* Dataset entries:
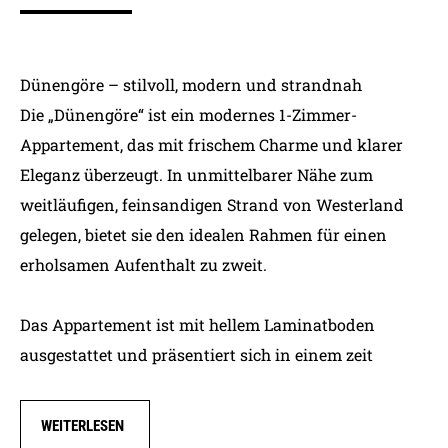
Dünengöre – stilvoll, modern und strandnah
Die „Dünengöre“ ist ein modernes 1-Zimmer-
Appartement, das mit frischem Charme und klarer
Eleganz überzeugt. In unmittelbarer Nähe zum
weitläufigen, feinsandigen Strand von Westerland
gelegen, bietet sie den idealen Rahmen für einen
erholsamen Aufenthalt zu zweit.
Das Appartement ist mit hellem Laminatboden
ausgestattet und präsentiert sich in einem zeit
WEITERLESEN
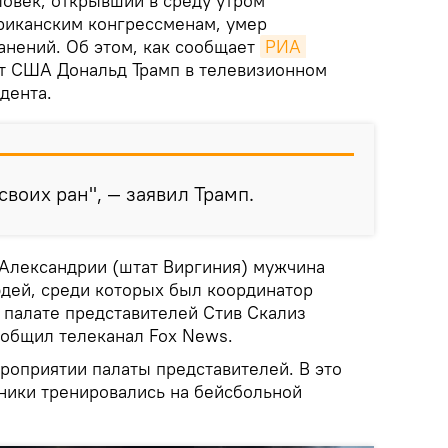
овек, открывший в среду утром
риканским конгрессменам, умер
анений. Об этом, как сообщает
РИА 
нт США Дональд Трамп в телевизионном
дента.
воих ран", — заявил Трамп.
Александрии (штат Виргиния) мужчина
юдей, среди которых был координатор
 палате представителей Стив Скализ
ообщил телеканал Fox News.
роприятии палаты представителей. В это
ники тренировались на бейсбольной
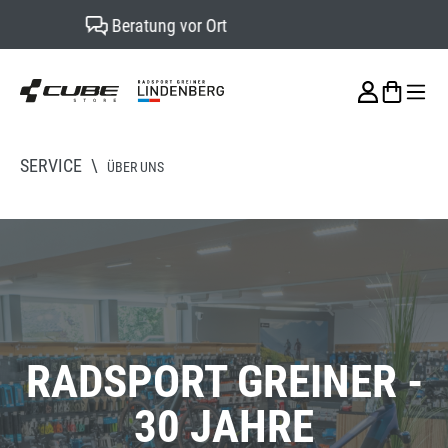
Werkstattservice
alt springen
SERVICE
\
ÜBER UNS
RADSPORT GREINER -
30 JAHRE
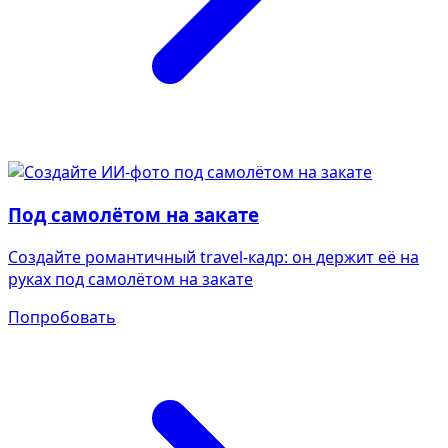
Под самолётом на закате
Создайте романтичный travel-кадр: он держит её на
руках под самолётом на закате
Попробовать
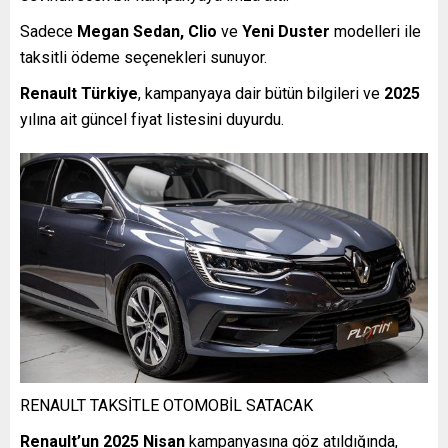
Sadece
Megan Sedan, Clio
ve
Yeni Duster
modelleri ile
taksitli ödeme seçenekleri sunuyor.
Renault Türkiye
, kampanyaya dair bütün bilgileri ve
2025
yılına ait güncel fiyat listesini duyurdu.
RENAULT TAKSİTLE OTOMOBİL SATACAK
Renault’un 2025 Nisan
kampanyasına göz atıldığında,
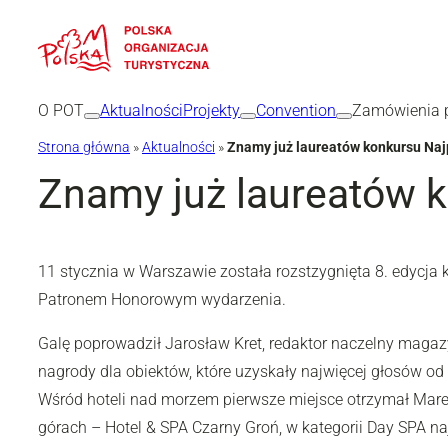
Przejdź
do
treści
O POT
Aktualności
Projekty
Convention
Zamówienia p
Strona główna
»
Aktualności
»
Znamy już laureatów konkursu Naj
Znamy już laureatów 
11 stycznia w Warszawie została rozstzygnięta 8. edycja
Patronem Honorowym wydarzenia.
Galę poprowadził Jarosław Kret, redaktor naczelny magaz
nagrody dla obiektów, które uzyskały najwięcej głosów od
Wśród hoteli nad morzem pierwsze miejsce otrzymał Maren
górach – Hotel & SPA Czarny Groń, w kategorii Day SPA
...
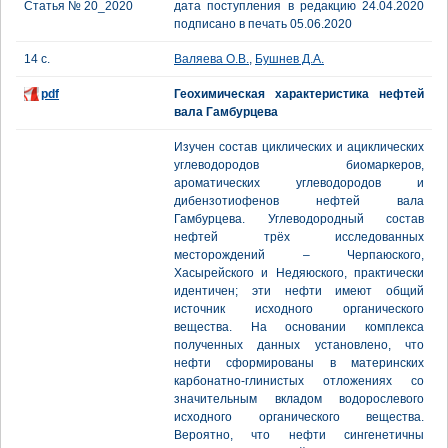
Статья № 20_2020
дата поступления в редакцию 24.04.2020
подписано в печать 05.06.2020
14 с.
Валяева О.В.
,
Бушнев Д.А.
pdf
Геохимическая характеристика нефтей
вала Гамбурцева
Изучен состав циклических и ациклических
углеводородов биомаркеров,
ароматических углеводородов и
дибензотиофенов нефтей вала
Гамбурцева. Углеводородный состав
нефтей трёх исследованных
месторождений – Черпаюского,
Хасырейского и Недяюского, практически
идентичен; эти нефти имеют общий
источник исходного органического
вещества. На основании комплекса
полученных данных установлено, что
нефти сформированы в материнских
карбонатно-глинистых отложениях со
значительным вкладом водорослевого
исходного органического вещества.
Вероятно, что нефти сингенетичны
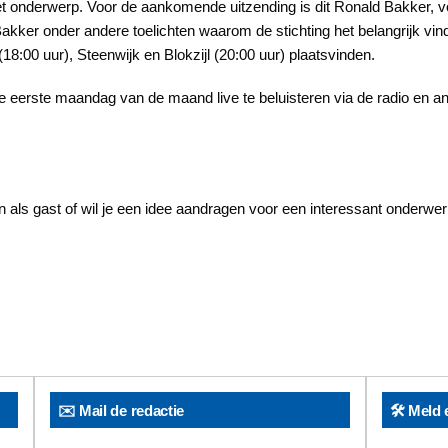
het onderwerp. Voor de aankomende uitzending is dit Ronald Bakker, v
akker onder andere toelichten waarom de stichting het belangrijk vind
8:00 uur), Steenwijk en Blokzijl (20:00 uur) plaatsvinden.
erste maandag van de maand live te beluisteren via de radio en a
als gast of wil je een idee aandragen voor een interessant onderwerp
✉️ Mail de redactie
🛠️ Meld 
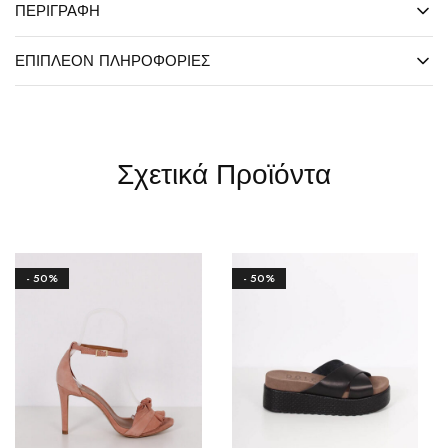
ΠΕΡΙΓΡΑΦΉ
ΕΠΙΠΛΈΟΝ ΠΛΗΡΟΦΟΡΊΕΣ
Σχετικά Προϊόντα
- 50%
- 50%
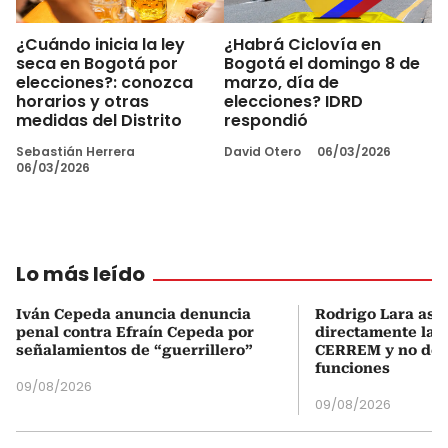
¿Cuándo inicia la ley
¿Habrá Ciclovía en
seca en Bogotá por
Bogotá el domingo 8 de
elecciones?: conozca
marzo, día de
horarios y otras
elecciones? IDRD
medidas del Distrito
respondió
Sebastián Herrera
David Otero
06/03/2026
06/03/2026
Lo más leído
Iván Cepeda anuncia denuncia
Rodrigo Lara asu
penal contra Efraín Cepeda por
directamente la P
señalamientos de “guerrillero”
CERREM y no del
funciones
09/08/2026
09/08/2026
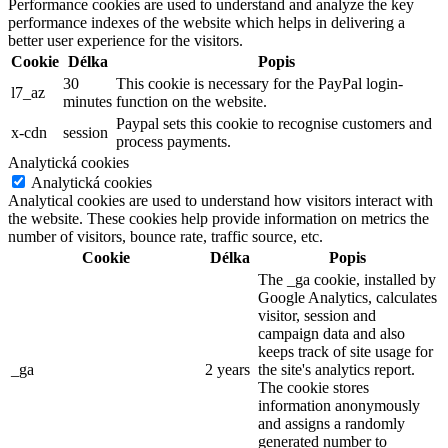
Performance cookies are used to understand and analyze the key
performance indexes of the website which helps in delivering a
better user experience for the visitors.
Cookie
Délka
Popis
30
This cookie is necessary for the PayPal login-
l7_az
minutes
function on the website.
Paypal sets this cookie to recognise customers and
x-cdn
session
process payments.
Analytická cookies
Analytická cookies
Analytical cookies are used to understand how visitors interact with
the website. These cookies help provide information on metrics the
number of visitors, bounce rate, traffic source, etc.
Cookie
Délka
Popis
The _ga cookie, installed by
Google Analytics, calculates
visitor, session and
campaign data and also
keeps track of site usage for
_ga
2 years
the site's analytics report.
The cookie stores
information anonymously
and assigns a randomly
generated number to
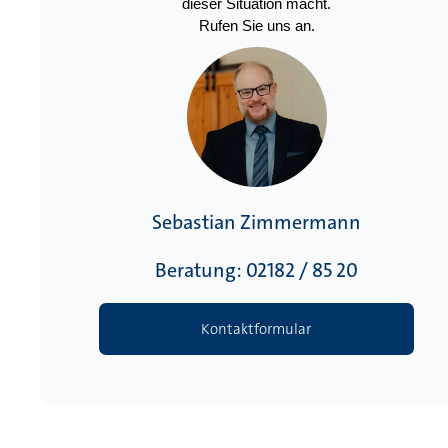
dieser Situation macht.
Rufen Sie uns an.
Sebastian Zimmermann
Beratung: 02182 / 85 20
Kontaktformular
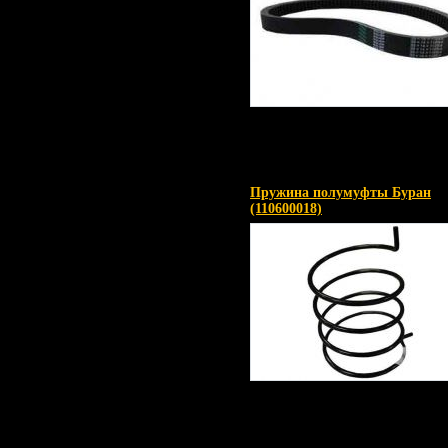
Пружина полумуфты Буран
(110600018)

* The task: Return all lines from the data that include the string "вала".

* Exercise response:
вала Гамбурцева
дибензотиофенов нефтей вала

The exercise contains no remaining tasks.